Dit zijn weer van die dagen
Zondagmiddag 25 juli 2011 met Waldi en Joop op pad geweest op het Haringvliet en maandag alleen met Joop het Spui op en de Oude Maas uitgevist. We staan weer met beide benen op de grond want de vangsten waren bedroevend slecht. Het moet natuurlijk wel stromen.

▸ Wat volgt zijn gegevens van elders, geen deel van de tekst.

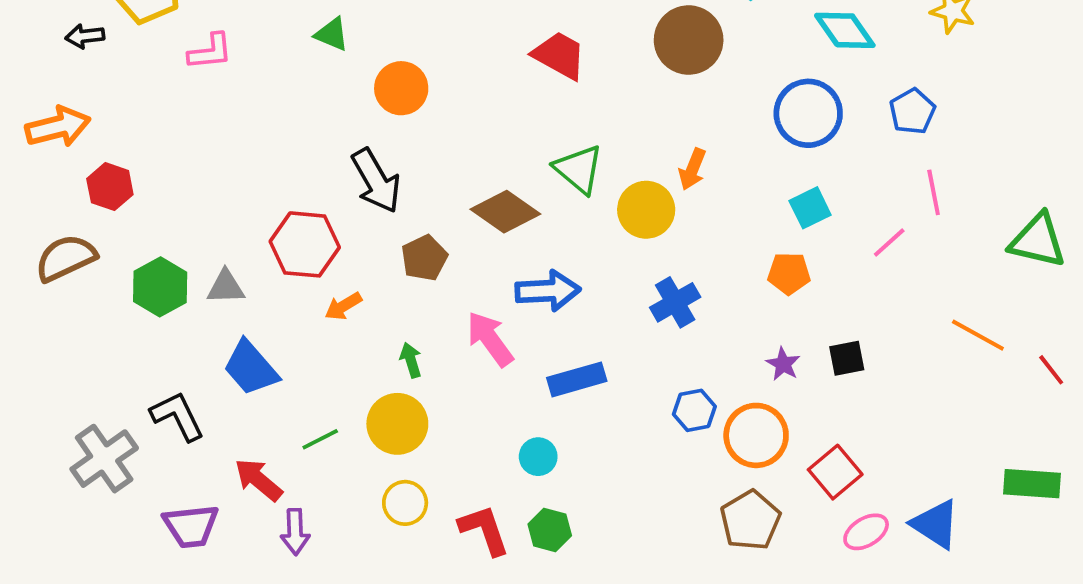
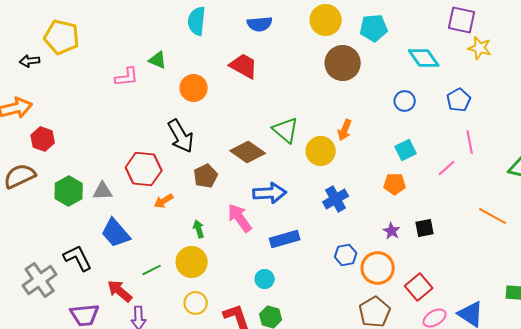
pink L-shape: (210, 52) -> (127, 77), moved
red trapezoid: (559, 55) -> (244, 66), moved
blue circle: (808, 113) -> (405, 101), size x0.6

Jaja, we staan weer met beide benen op de grond want na die laatste vis sessies kon het eigenlijk niet op. Wat een vissen vingen we, zo erg dat we baarzen en roofbleien links laten liggen en proberen vadertje glasoog te vangen. Maar dat valt niet mee, zelfs reuze tegen
De snoekbaars, voorheen ook wel zander genoemd (Stizostedion lucioperca of Sander lucioperca)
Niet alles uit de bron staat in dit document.